• Material to process:
▼

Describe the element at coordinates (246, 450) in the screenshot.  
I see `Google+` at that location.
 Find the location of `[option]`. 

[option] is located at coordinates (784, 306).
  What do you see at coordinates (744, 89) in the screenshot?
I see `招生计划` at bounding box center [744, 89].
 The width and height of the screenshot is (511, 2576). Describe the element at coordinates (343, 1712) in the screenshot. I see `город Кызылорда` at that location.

▲

• Required action: Your reply should contain every entry, repeated exactly.

• Answer for this exercise:
Describe the element at coordinates (246, 450) in the screenshot.  
I see `Google+` at that location.
 Find the location of `[option]`. 

[option] is located at coordinates (784, 306).
  What do you see at coordinates (744, 89) in the screenshot?
I see `招生计划` at bounding box center [744, 89].
 The width and height of the screenshot is (511, 2576). Describe the element at coordinates (343, 1712) in the screenshot. I see `город Кызылорда` at that location.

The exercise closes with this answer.